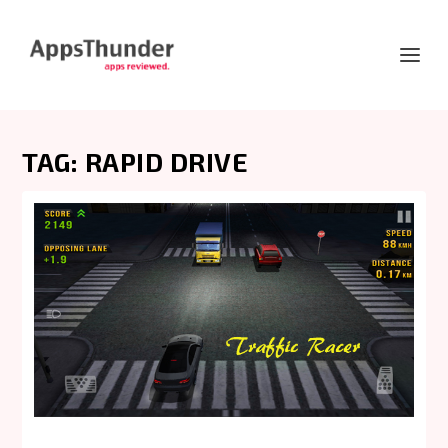
TAG:
RAPID DRIVE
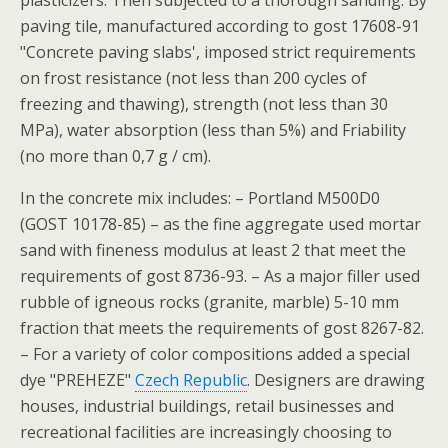
plasticizers. Then subjected to a thorough sanding. By
paving tile, manufactured according to gost 17608-91
"Concrete paving slabs', imposed strict requirements
on frost resistance (not less than 200 cycles of
freezing and thawing), strength (not less than 30
MPa), water absorption (less than 5%) and Friability
(no more than 0,7 g / cm).
In the concrete mix includes: – Portland M500D0
(GOST 10178-85) – as the fine aggregate used mortar
sand with fineness modulus at least 2 that meet the
requirements of gost 8736-93. – As a major filler used
rubble of igneous rocks (granite, marble) 5-10 mm
fraction that meets the requirements of gost 8267-82.
– For a variety of color compositions added a special
dye "PREHEZE"
Czech Republic
. Designers are drawing
houses, industrial buildings, retail businesses and
recreational facilities are increasingly choosing to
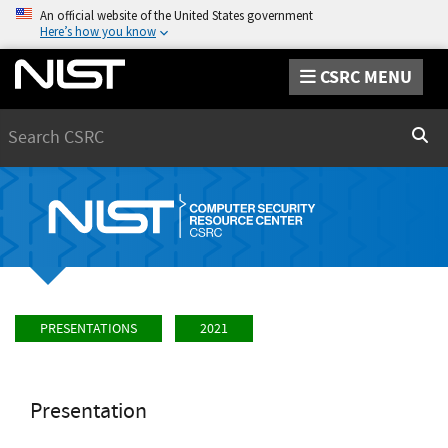
An official website of the United States government
Here’s how you know
CSRC MENU
Search
Sear
PRESENTATIONS
2021
Presentation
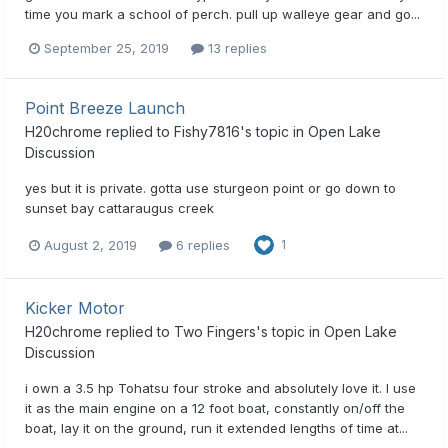
time you mark a school of perch. pull up walleye gear and go...
September 25, 2019
13 replies
Point Breeze Launch
H20chrome
replied to
Fishy7816
's topic in
Open Lake
Discussion
yes but it is private. gotta use sturgeon point or go down to
sunset bay cattaraugus creek
August 2, 2019
6 replies
1
Kicker Motor
H20chrome
replied to
Two Fingers
's topic in
Open Lake
Discussion
i own a 3.5 hp Tohatsu four stroke and absolutely love it. I use
it as the main engine on a 12 foot boat, constantly on/off the
boat, lay it on the ground, run it extended lengths of time at...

PROBLEM
Where does the word "boat" appear in the listing above? Copy every line that holds it.

TASK SOLUTION
it as the main engine on a 12 foot boat, constantly on/off the
boat, lay it on the ground, run it extended lengths of time at...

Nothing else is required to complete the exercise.